Muscarinic receptor heterogeneity in follicle‐enclosed Xenopus oocytes

Abstract

1. Ionic current responses elicited by acetylcholine (ACh) in follicle-enclosed Xenopus oocytes (follicles) were studied using the two-electrode voltage-clamp technique. ACh generated a fast chloride current (Fin) and inhibited K+ currents gated by cAMP (IK,cAMP) following receptor activation by adenosine, follicle-stimulating hormone or noradrenaline. These previously described cholinergic responses were confirmed to be of the muscarinic type, and were independently generated among follicles from different frogs. 2. Inhibition of IK,cAMP was about 100 times more sensitive to ACh than Fin activation; the half-maximal effective concentrations (EC50) were 6.6 +/- 0.4 and 784 +/- 4 nM, respectively. 3. Both responses were blocked by several muscarinic receptor antagonists. Using the respective EC50 concentrations of ACh as standard, the antagonist 4-diphenylacetoxy-N-methylpiperidine methiodide blocked the two effects with very different potencies. Fin was blocked with a half-maximal inhibitory concentration (IC50) of 2.4 +/- 0.07 nM, whilst the IC50 for IK,cAMP inhibition was 5.9 +/- 0.2 microM. 4. Oxotremorine, a muscarinic agonist, preferentially stimulated IK, cAMP inhibition (EC50 = 15.8 +/- 1.4 microM), whilst Fin was only weakly activated. In contrast, oxotremorine inhibited Fin generated by ACh with an IC50 of 2.3 +/- 0.7 microM. 5. Fin elicited via purinergic receptor stimulation was not affected by oxotremorine, indicating that the inhibition produced was specific to the muscarinic receptor, and suggesting that muscarinic actions do not exert a strong effect on follicular cell-oocyte coupling. 6. Using reverse transcription-PCR, transcripts of a previously cloned muscarinic receptor from Xenopus (XlmR) were amplified from the RNA of both the isolated follicular cells and the oocyte.
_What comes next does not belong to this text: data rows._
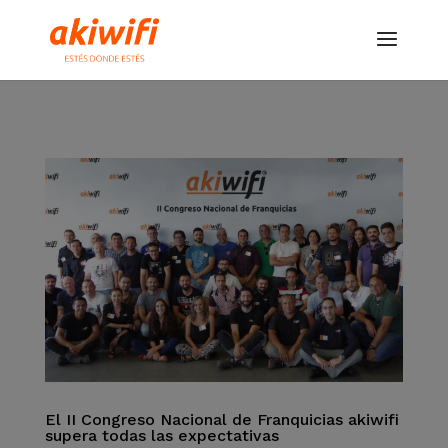
El II Congreso Nacional de Franquicias akiwifi
supera todas las expectativas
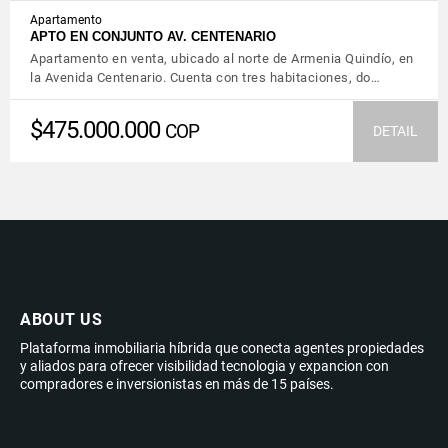
Apartamento
APTO EN CONJUNTO AV. CENTENARIO
Apartamento en venta, ubicado al norte de Armenia Quindío, en
la Avenida Centenario. Cuenta con tres habitaciones, do…
$475.000.000
COP
DETAIL
ABOUT US
Plataforma inmobiliaria híbrida que conecta agentes propiedades
y aliados para ofrecer visibilidad tecnologia y expancion con
compradores e inversionistas en más de 15 países.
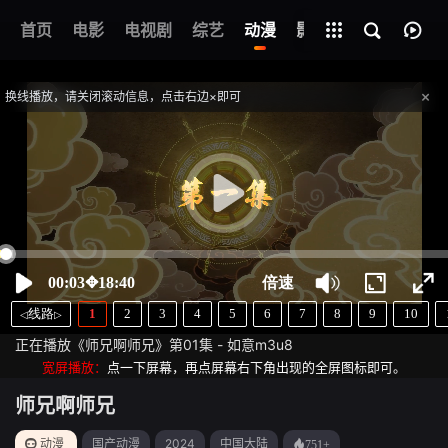
首页
电影
电视剧
综艺
全部影片
动漫
影视
师兄啊师兄
第01集
换线播放，请关闭滚动信息，点击右边×即可
提醒
不要轻信视频中的广告，谨防上当受骗
正在播放《师兄啊师兄》第01集 - 如意m3u8
宽屏播放：
点一下屏幕，再点屏幕右下角出现的全屏图标即可。
师兄啊师兄
动漫
国产动漫
2024
中国大陆
751+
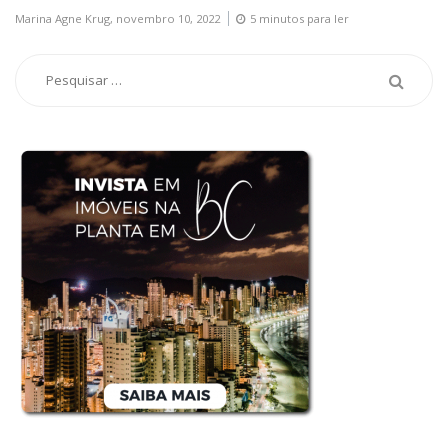
Marina Agne Krug,
novembro 10, 2022
5 minutos para ler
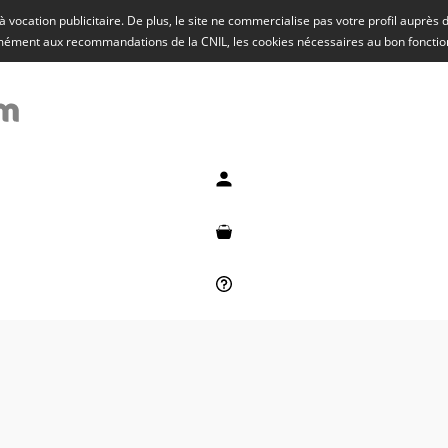
rs à vocation publicitaire. De plus, le site ne commercialise pas votre profil auprès
rmément aux recommandations de la CNIL, les cookies nécessaires au bon fonct
Mon compte
Mon panier
Besoin d'aide ?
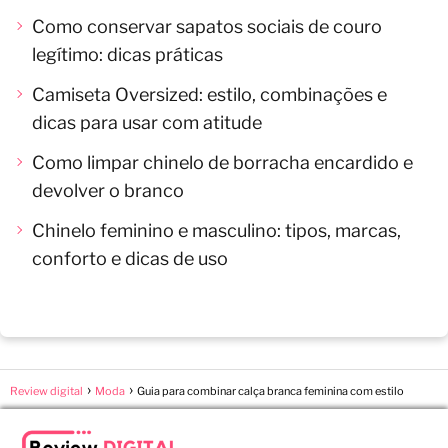
Como conservar sapatos sociais de couro
legítimo: dicas práticas
Camiseta Oversized: estilo, combinações e
dicas para usar com atitude
Como limpar chinelo de borracha encardido e
devolver o branco
Chinelo feminino e masculino: tipos, marcas,
conforto e dicas de uso
Review digital
Moda
Guia para combinar calça branca feminina com estilo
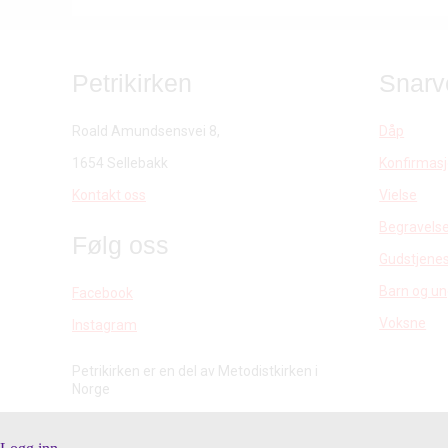
Petrikirken
Snarv
Roald Amundsensvei 8,
Dåp
1654 Sellebakk
Konfirmas
Kontakt oss
Vielse
Begravels
Følg oss
Gudstjenes
Barn og u
Facebook
Voksne
Instagram
Petrikirken er en del av Metodistkirken i
Norge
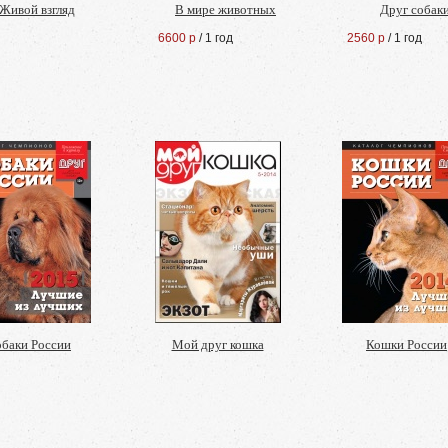
Живой взгляд
В мире животных
Друг собак
6600 р
/ 1 год
2560 р
/ 1 год
баки России
Мой друг кошка
Кошки России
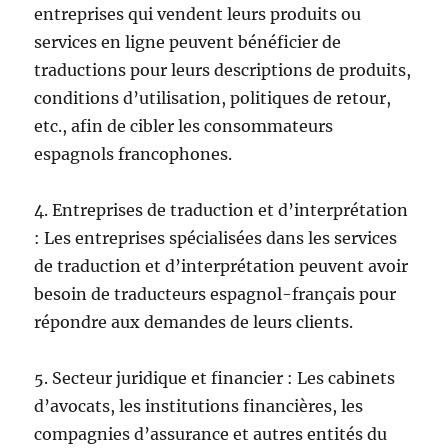
entreprises qui vendent leurs produits ou
services en ligne peuvent bénéficier de
traductions pour leurs descriptions de produits,
conditions d’utilisation, politiques de retour,
etc., afin de cibler les consommateurs
espagnols francophones.
4. Entreprises de traduction et d’interprétation
: Les entreprises spécialisées dans les services
de traduction et d’interprétation peuvent avoir
besoin de traducteurs espagnol-français pour
répondre aux demandes de leurs clients.
5. Secteur juridique et financier : Les cabinets
d’avocats, les institutions financières, les
compagnies d’assurance et autres entités du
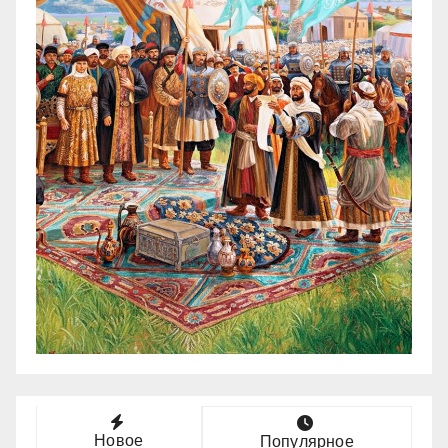
Новое
Популярное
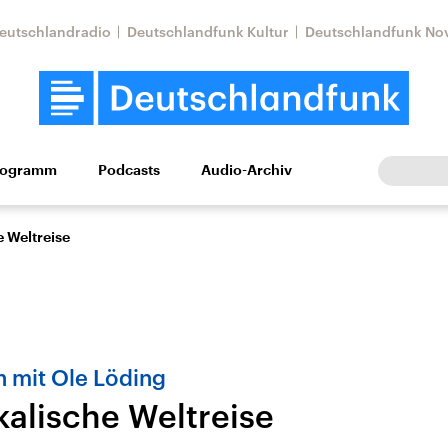
eutschlandradio
Deutschlandfunk Kultur
Deutschlandfunk No
rogramm
Podcasts
Audio-Archiv
Wirtschaft
Wissen
Kultur
Europa
Gesellschaf
e Weltreise
 mit Ole Löding
kalische Weltreise
Nahostkonflikt
Iran
le Beiträge,
Aktuelle Lage und
Aktuelle Lage und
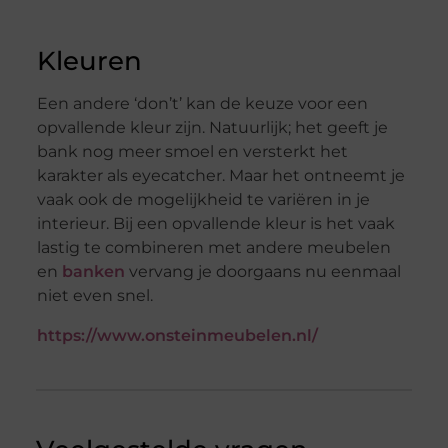
Kleuren
Een andere ‘don’t’ kan de keuze voor een
opvallende kleur zijn. Natuurlijk; het geeft je
bank nog meer smoel en versterkt het
karakter als eyecatcher. Maar het ontneemt je
vaak ook de mogelijkheid te variëren in je
interieur. Bij een opvallende kleur is het vaak
lastig te combineren met andere meubelen
en
banken
vervang je doorgaans nu eenmaal
niet even snel.
https://www.onsteinmeubelen.nl/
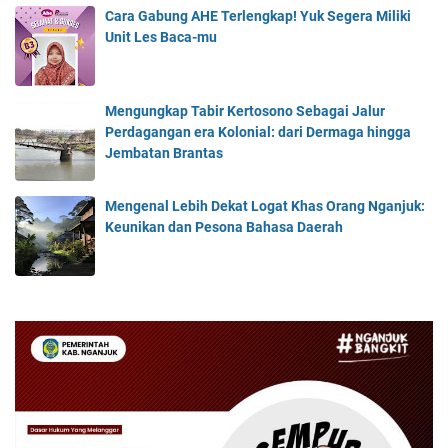
Cara Gabung AHE Terlengkap! Yuk Segera Miliki
Unit Les Baca-mu
Mengungkap Tabir Kertosono Sebagai Jalur
Perdagangan era Kolonial: dari Dermaga hingga
Jembatan Brantas
Mengenal Lebih Dekat Logat Khas Orang Nganjuk:
Keunikan dan Pesona Bahasa Daerah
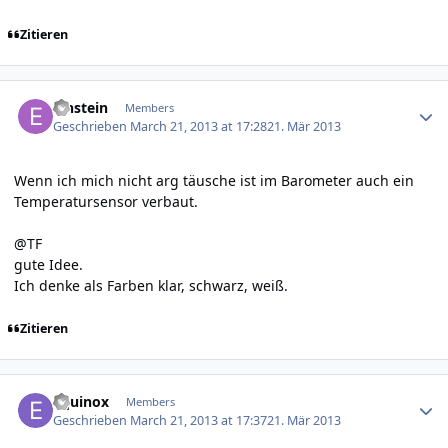
Zitieren
Author stats
Einstein
Members
Geschrieben
March 21, 2013 at 17:28
21. Mär 2013
Wenn ich mich nicht arg täusche ist im Barometer auch ein
Temperatursensor verbaut.
@TF
gute Idee.
Ich denke als Farben klar, schwarz, weiß.
Zitieren
Author stats
Equinox
Members
Geschrieben
March 21, 2013 at 17:37
21. Mär 2013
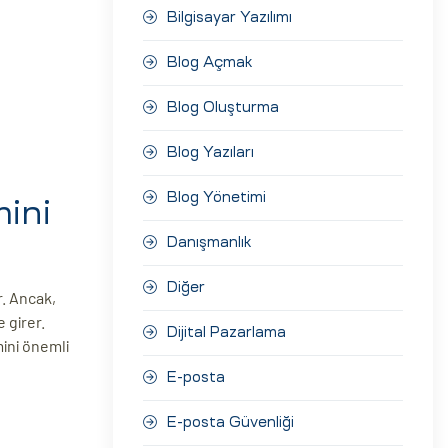
Bilgisayar Yazılımı
Blog Açmak
Blog Oluşturma
Blog Yazıları
Blog Yönetimi
mini
Danışmanlık
Diğer
r. Ancak,
 girer.
Dijital Pazarlama
mini önemli
E-posta
E-posta Güvenliği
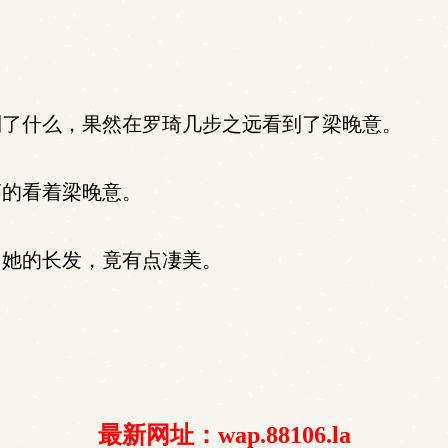
了什么，果然在罗琦几步之远看到了梁晚意。
的看着梁晚意。
她的长发，竟有点凄美。
最新网址：wap.88106.la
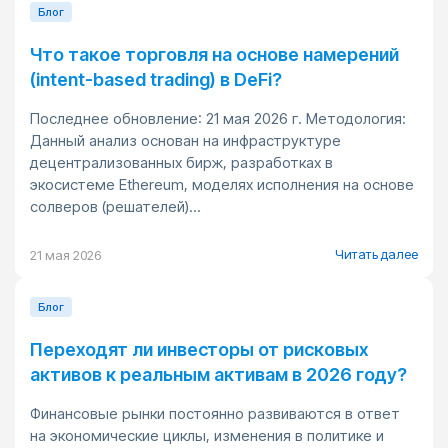
Блог
Что такое торговля на основе намерений
(intent-based trading) в DeFi?
Последнее обновление: 21 мая 2026 г. Методология:
Данный анализ основан на инфраструктуре
децентрализованных бирж, разработках в
экосистеме Ethereum, моделях исполнения на основе
солверов (решателей)...
Читать далее
21 мая 2026
Блог
Переходят ли инвесторы от рисковых
активов к реальным активам в 2026 году?
Финансовые рынки постоянно развиваются в ответ
на экономические циклы, изменения в политике и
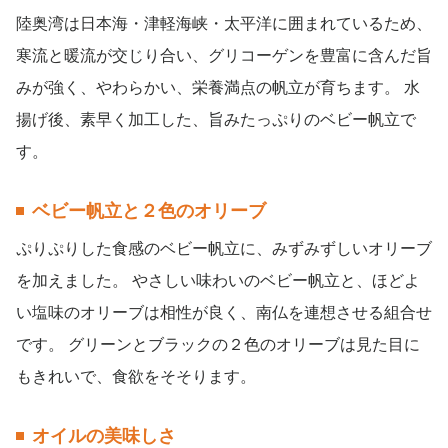
陸奥湾は日本海・津軽海峡・太平洋に囲まれているため、
寒流と暖流が交じり合い、グリコーゲンを豊富に含んだ旨
みが強く、やわらかい、栄養満点の帆立が育ちます。 水
揚げ後、素早く加工した、旨みたっぷりのベビー帆立で
す。
ベビー帆立と２色のオリーブ
ぷりぷりした食感のベビー帆立に、みずみずしいオリーブ
を加えました。 やさしい味わいのベビー帆立と、ほどよ
い塩味のオリーブは相性が良く、南仏を連想させる組合せ
です。 グリーンとブラックの２色のオリーブは見た目に
もきれいで、食欲をそそります。
オイルの美味しさ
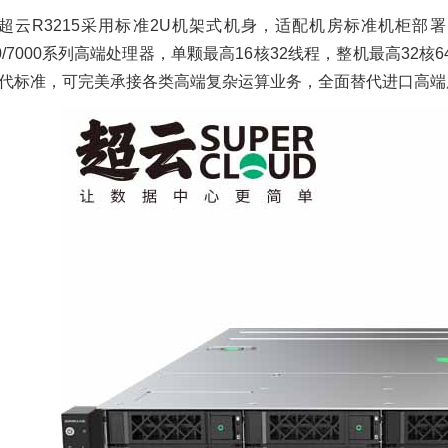
超云R3215采用标准2U机架式机身，适配机房标准机柜
00/7000系列高端处理器，单颗最高16核32线程，整机最高3
代标准，可完美承接各类高端复杂运算业务，全面替代进口高端
企业WLAN场景化设计
华为S5720 LI/SI/EI/
（轨道交通）——华为
系列交换机简单参数
无线解决方案
对比
2021/04/07
2436
其
2021/04/22
3867
他行业
政府行业
WLAN
交通
品促销
S5700交换机
S
无线AP
华为无线控制器
华为无线金
交换机
S5730交换机
华为交换机
华为交换机金牌
案
理
零售门店与总部VPN互
超聚变发布FusionP
联部署案例-华为AR路
和全新一代
由器方案
FusionServer V7
2021/02/26
3636
其
2023/02/24
2771
方案
路由器
品促销
智能服务器
服务器操作系统
机柜服务
聚变
超聚变服务器
数据中心虚拟化解决方
案
超聚变G5500V6服
器：高性能算力平台
2021/01/20
3897
互
解锁多元应用场景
The pharmacological and molecular characteristics suggest that XlmR is involved in IK,cAMP inhibition. 7. In conclusion, follicular cells possess two different muscarinic receptors, one resembling the M2 (or M4) subtype and the other the M3 subtype. These receptors are coupled to distinct membrane mechanisms leading to independent regulation of two membrane conductances.